### [Task to carry out]
Look for the line containing "Clevere Büroeinrichtung für" in the records below. Then output it and all the lines that follow, exactly and without any others.

___ Records supplied ___

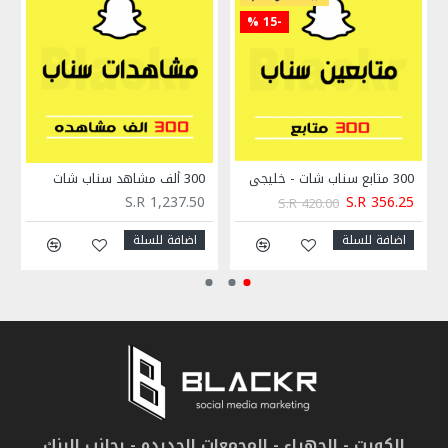
الاعلان
-15 %
300 متابع سناب شات - خليجي
300 ألف مشاهد سناب شات
S.R 1,237.50
S.R 356.25
S.R 420.00
اضافة للسلة
اضافة للسلة
الكويت - الجهراء - المجمعات الجديده - بجانب البنك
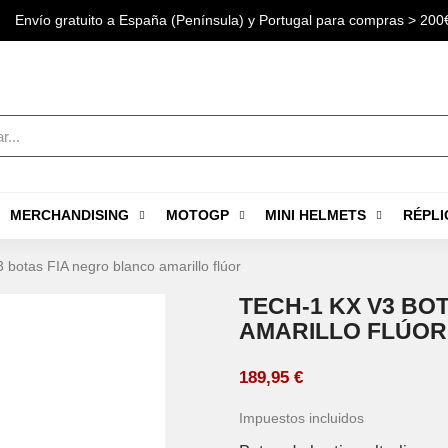
Envío gratuito a España (Península) y Portugal para compras > 200
MERCHANDISING
MOTOGP
MINI HELMETS
RÉPLI
botas FIA negro blanco amarillo flúor
TECH-1 KX V3 BO
AMARILLO FLÚOR
189,95 €
Impuestos incluidos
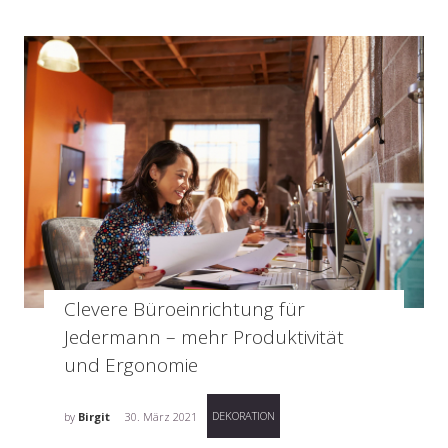
Clevere Büroeinrichtung für
Jedermann – mehr Produktivität
und Ergonomie
DEKORATION
by
Birgit
30. März 2021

___

### [Exercise response]
Clevere Büroeinrichtung für
Jedermann – mehr Produktivität
und Ergonomie
DEKORATION
by
Birgit
30. März 2021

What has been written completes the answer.